_What to produce:_ Restate all the entries exactly as they appear, apart from the pictures.

_Material provided:_
....

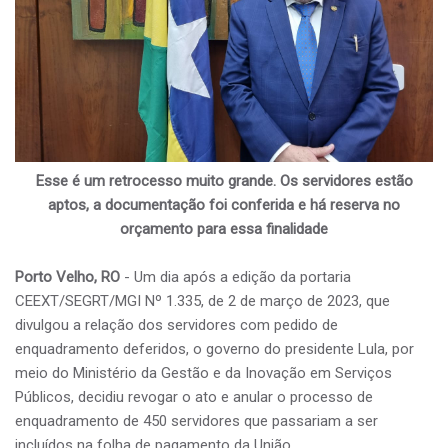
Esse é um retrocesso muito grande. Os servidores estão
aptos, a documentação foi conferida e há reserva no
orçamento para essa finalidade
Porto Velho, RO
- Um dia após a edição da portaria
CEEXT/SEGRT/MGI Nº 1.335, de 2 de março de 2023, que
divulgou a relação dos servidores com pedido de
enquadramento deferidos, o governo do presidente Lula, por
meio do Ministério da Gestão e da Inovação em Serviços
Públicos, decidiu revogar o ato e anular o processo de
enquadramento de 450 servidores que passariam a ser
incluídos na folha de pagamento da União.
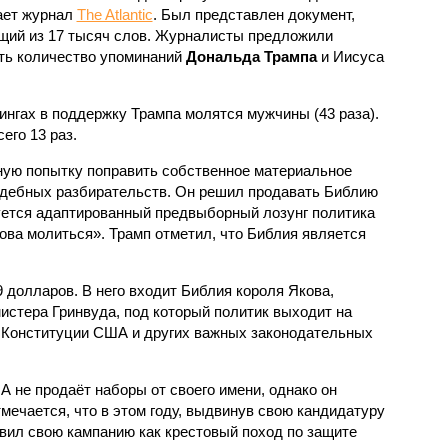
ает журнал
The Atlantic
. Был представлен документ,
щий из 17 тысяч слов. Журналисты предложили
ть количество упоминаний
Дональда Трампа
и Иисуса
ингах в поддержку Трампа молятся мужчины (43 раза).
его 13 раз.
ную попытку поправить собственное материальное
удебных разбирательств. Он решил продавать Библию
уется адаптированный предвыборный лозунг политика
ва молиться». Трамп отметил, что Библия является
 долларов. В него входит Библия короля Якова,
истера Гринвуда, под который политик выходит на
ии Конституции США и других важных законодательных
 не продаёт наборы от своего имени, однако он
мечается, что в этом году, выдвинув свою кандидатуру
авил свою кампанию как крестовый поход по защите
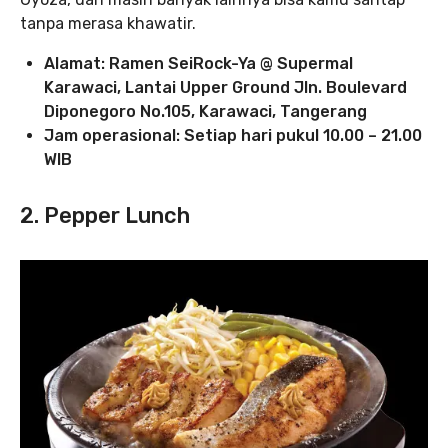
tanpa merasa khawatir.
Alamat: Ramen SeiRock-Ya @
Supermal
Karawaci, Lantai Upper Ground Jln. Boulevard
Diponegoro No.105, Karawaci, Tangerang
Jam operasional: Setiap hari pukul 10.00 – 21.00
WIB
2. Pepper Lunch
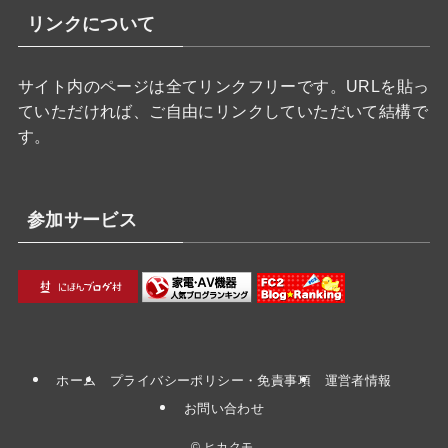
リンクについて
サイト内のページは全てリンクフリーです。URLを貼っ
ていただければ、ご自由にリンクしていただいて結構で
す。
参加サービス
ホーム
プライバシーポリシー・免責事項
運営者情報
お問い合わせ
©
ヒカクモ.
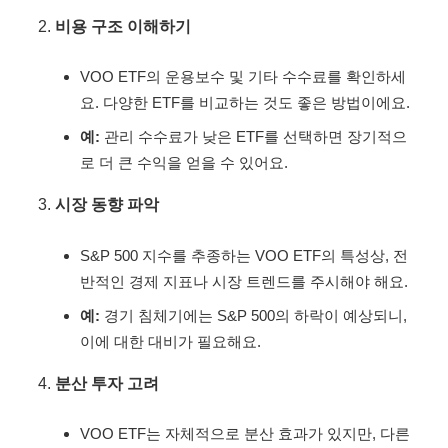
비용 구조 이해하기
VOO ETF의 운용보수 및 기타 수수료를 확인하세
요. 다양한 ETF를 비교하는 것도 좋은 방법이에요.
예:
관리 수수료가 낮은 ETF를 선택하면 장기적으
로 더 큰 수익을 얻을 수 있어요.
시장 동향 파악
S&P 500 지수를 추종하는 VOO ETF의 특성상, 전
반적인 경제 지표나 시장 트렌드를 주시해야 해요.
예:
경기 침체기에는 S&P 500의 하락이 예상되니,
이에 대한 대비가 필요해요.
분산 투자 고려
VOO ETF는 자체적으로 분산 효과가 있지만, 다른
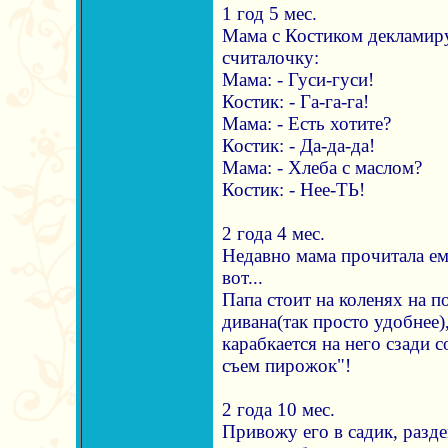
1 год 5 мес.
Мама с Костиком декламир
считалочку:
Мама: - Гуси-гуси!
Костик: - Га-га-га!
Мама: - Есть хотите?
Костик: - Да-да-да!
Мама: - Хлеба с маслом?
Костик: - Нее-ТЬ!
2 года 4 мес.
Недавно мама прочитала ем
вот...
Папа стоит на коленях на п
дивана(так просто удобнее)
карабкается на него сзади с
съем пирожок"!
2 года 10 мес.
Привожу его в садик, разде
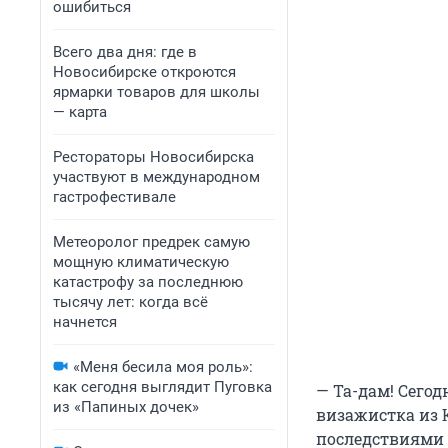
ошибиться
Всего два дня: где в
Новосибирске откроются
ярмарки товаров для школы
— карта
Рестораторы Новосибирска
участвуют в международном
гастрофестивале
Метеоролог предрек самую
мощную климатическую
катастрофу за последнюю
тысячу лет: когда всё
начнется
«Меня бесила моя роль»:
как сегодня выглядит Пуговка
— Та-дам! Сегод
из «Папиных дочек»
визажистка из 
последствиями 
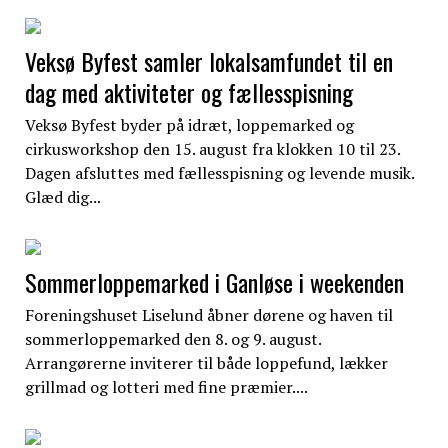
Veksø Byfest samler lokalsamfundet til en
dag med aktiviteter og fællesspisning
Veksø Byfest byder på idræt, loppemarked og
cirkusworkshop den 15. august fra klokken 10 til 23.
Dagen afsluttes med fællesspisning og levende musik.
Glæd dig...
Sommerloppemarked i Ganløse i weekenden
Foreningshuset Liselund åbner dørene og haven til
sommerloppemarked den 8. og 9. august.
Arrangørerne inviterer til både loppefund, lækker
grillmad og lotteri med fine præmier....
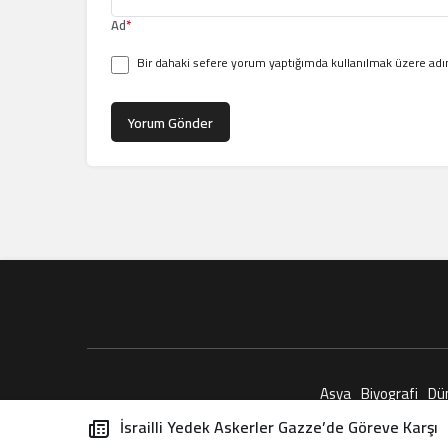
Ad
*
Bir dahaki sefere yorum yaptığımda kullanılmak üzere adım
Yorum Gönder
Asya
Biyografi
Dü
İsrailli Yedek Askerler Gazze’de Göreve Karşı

....

_Answer box:_
Esse é um retrocesso muito grande. Os servidores estão
aptos, a documentação foi conferida e há reserva no
orçamento para essa finalidade
Porto Velho, RO
- Um dia após a edição da portaria
CEEXT/SEGRT/MGI Nº 1.335, de 2 de março de 2023, que
divulgou a relação dos servidores com pedido de
enquadramento deferidos, o governo do presidente Lula, por
meio do Ministério da Gestão e da Inovação em Serviços
Públicos, decidiu revogar o ato e anular o processo de
enquadramento de 450 servidores que passariam a ser
incluídos na folha de pagamento da União.
ает журнал
The Atlantic
. Был представлен документ,
щий из 17 тысяч слов. Журналисты предложили
ть количество упоминаний
Дональда Трампа
и Иисуса
ингах в поддержку Трампа молятся мужчины (43 раза).
его 13 раз.
ную попытку поправить собственное материальное
удебных разбирательств. Он решил продавать Библию
уется адаптированный предвыборный лозунг политика
ва молиться». Трамп отметил, что Библия является
 долларов. В него входит Библия короля Якова,
истера Гринвуда, под который политик выходит на
ии Конституции США и других важных законодательных
 не продаёт наборы от своего имени, однако он
мечается, что в этом году, выдвинув свою кандидатуру
авил свою кампанию как крестовый поход по защите
tanpa merasa khawatir.
Alamat: Ramen SeiRock-Ya @
Supermal
Karawaci, Lantai Upper Ground Jln. Boulevard
Diponegoro No.105, Karawaci, Tangerang
Jam operasional: Setiap hari pukul 10.00 – 21.00
WIB
2. Pepper Lunch
リンクについて
サイト内のページは全てリンクフリーです。URLを貼っ
ていただければ、ご自由にリンクしていただいて結構で
す。
参加サービス
ホーム
プライバシーポリシー・免責事項
運営者情報
お問い合わせ
©
ヒカクモ.
비용 구조 이해하기
VOO ETF의 운용보수 및 기타 수수료를 확인하세
요. 다양한 ETF를 비교하는 것도 좋은 방법이에요.
예:
관리 수수료가 낮은 ETF를 선택하면 장기적으
로 더 큰 수익을 얻을 수 있어요.
시장 동향 파악
S&P 500 지수를 추종하는 VOO ETF의 특성상, 전
반적인 경제 지표나 시장 트렌드를 주시해야 해요.
예:
경기 침체기에는 S&P 500의 하락이 예상되니,
이에 대한 대비가 필요해요.
분산 투자 고려
VOO ETF는 자체적으로 분산 효과가 있지만, 다른
1 год 5 мес.
Мама с Костиком декламир
считалочку:
Мама: - Гуси-гуси!
Костик: - Га-га-га!
Мама: - Есть хотите?
Костик: - Да-да-да!
Мама: - Хлеба с маслом?
Костик: - Нее-ТЬ!
2 года 4 мес.
Недавно мама прочитала ем
вот...
Папа стоит на коленях на п
дивана(так просто удобнее)
карабкается на него сзади с
съем пирожок"!
2 года 10 мес.
Привожу его в садик, разде
ошибиться
Всего два дня: где в
Новосибирске откроются
ярмарки товаров для школы
— карта
Рестораторы Новосибирска
участвуют в международном
гастрофестивале
Метеоролог предрек самую
мощную климатическую
катастрофу за последнюю
тысячу лет: когда всё
начнется
«Меня бесила моя роль»:
как сегодня выглядит Пуговка
— Та-дам! Сегод
из «Папиных дочек»
визажистка из 
последствиями 
Veksø Byfest samler lokalsamfundet til en
dag med aktiviteter og fællesspisning
Veksø Byfest byder på idræt, loppemarked og
cirkusworkshop den 15. august fra klokken 10 til 23.
Dagen afsluttes med fællesspisning og levende musik.
Glæd dig...
Sommerloppemarked i Ganløse i weekenden
Foreningshuset Liselund åbner dørene og haven til
sommerloppemarked den 8. og 9. august.
Arrangørerne inviterer til både loppefund, lækker
grillmad og lotteri med fine præmier....
Ad
*
Bir dahaki sefere yorum yaptığımda kullanılmak üzere adım
Yorum Gönder
Asya
Biyografi
Dü
İsrailli Yedek Askerler Gazze’de Göreve Karşı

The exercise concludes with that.